You are viewing a plain text version of this content. The canonical link for it is here.
Posted to user@hbase.apache.org by Otis Gospodnetic <ot...@yahoo.com> on 2010/01/14 06:01:07 UTC

HBase: minimal number of boxes?

Hello,

I was wondering what a minimal setup in terms of # of servers might be for HBase.  Here is what I think is needed:


1 or 2 HBase master servers   -- 1 or 2 dedicated boxes?

1 or more RegionServers        -- 1 or more dedicated boxes?

1 or more Zookeepers            -- 1 or more dedicated boxes?


If running on HDFS, add:
1 or 2 NameNodes                 -- can this run on same box(es) as HBase master?

1 or more DataNodes             -- can DNs be on same box(as) as RegionServers?


If you want to run MR jobs on data in HBase, add:
1 or more JobTrackers           -- can this run on the same box as HBase master and NN?

1 or more TaskTrackers         -- can this run on the same box as RegionServer + DN?

So, my main questions are:

* Is it OK for HBase Master and NameNode (+JobTracker) to run on the same server? NN needs memory.  What does HBase Master need the most?

* Is it OK for RegionServer and DataNode (+TaskTracker) to run on the same server? (I think this is actually advised, so data is local?)  I believe RegionMaster is a memory hungry (b/c of Memcache) process?  I believe DNs need the CPU to run the MR jobs, and disk I/O, of course.

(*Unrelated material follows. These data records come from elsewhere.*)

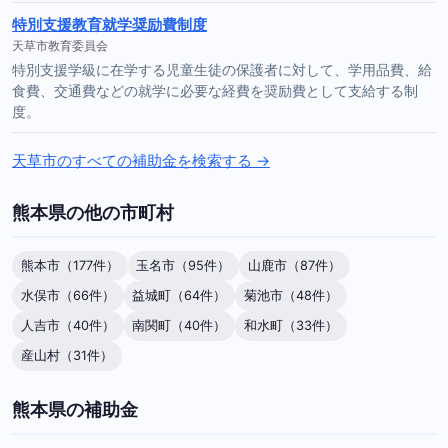
特別支援教育就学奨励費制度
天草市教育委員会
特別支援学級に在学する児童生徒の保護者に対して、学用品費、給
食費、交通費などの就学に必要な経費を奨励費として支給する制
度。
天草市のすべての補助金を検索する →
熊本県の他の市町村
熊本市（177件）
玉名市（95件）
山鹿市（87件）
水俣市（66件）
益城町（64件）
菊池市（48件）
人吉市（40件）
南関町（40件）
和水町（33件）
産山村（31件）
熊本県の補助金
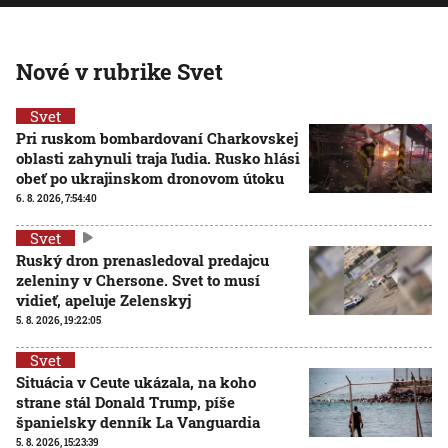
Nové v rubrike Svet
Svet
Pri ruskom bombardovaní Charkovskej
oblasti zahynuli traja ľudia. Rusko hlási
obeť po ukrajinskom dronovom útoku
6. 8. 2026, 7:54:40
Svet
Ruský dron prenasledoval predajcu
zeleniny v Chersone. Svet to musí
vidieť, apeluje Zelenskyj
5. 8. 2026, 19:22:05
Svet
Situácia v Ceute ukázala, na koho
strane stál Donald Trump, píše
španielsky denník La Vanguardia
5. 8. 2026, 15:23:39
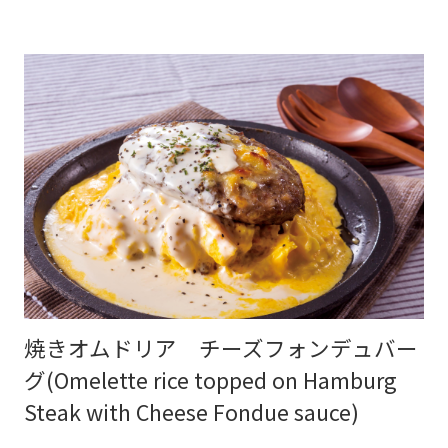
焼きオムドリア チーズフォンデュバー
グ(Omelette rice topped on Hamburg
Steak with Cheese Fondue sauce)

* Finally, is the following correct?


Non-HA system, with local disk:
1 HB master/NN/JT + 1 RegionServer/TT/DN + 1 ZK   =  3 boxes

HA HBase cluster with HDFS:
2 HB masters/NNs/JTs + 2 RegionServers/TTs/DNs + 2 ZKs  =  6 boxes

Thanks,
Otis

Re: HBase: minimal number of boxes?

Posted by Andrew Purtell <ap...@apache.org>.
Hi Otis,

> * Is it OK for HBase Master and NameNode (+JobTracker) to run on
> the same server? NN needs memory.  What does HBase Master need
> the most?

The HBase Master is normally not very busy. It just needs to be
available when region servers check in, and for maintaining timely
Zookeeper heartbeats. As long as there is sufficient RAM on the
combined NameNode+Master (+JobTracker) such that the system never
swaps, this is ok. 

You can consider running multiple HBase masters to remove one SPOF
from the deployment, but the Hadoop side still has issues -- NameNode,
JobTracker. But, yes, for a non-HA deployment it makes sense to load
all of these up on one server. 

> * Is it OK for RegionServer and DataNode (+TaskTracker) to run on
> the same server? (I think this is actually advised, so data is
> local?)

Yes this is advised for that reason. Eventually, through background 
compaction, the data in HDFS which backs the region stores is brought
local. MapReduce jobs run against HBase after this happens get data
locality as each split corresponds to a region and the task will be
scheduled on the corresponding region server. 

> I believe RegionMaster is a memory hungry (b/c of Memcache)
> process?

Yes. The more RAM you can give to the region servers, the better for
performance:

  - Read caching (block cache) to avoid needing to hit the
    filesystem to serve frequently accessed data

  - Write caching (MemStore) to ride over flushes and compactions
    without blocking clients

> 1 or more Zookeepers            -- 1 or more dedicated boxes?

I would advise running a dedicated ZK quorum ensemble, yes. ZK is a 
2N+1 fault tolerant system, so deploy 3 servers if you can stand to
lose only one, or 5 if you want to be able to lose up to 2, etc. IIRC,
there are diminishing returns after 7 or 9. Though this may seem like
a lot of overhead just to run HBase, ZK has a lot of merit on its own
terms for providing synchronization primitives for your service or
application, hosting dynamic config (and use watchers to get notice
of changes), presence and group membership, etc. 

> Non-HA system, with local disk:
> 1 HB master/NN/JT + 1 RegionServer/TT/DN + 1 ZK   =  3 boxes

Too small. It is my experience you need 3 RegionServer/TT/DN for
something minimally useful. Also remember to tune HDFS for such a
small cluster -- set minimum replication to 1 or 2. 

> HA HBase cluster with HDFS:
> 2 HB masters/NNs/JTs + 2 RegionServers/TTs/DNs + 2 ZKs  =  6 boxes

Too small, likewise. 

Hope this helps, 

  - Andy